_What the task asks:_ For this exercise, print the listing below exactly, without its pictures.

_Records for processing:_
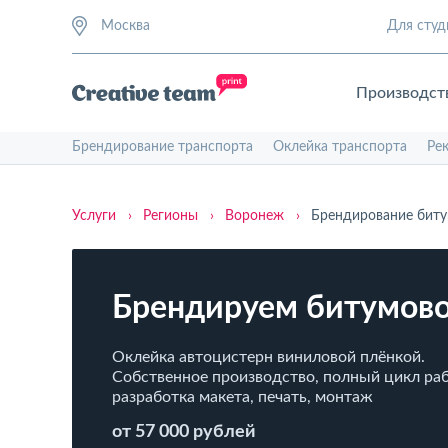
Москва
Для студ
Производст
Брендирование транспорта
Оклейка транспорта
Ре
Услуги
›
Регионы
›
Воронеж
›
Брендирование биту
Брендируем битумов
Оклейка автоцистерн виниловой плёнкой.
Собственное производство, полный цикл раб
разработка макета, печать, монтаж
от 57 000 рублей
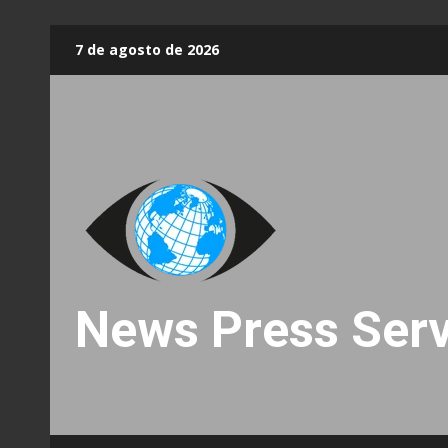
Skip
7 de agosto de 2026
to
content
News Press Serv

_Expected answer:_
Москва
Для студ
Производст
Брендирование транспорта
Оклейка транспорта
Ре
Услуги
›
Регионы
›
Воронеж
›
Брендирование биту
Брендируем битумов
Оклейка автоцистерн виниловой плёнкой.
Собственное производство, полный цикл раб
разработка макета, печать, монтаж
от 57 000 рублей
Skip
7 de agosto de 2026
to
content
News Press Serv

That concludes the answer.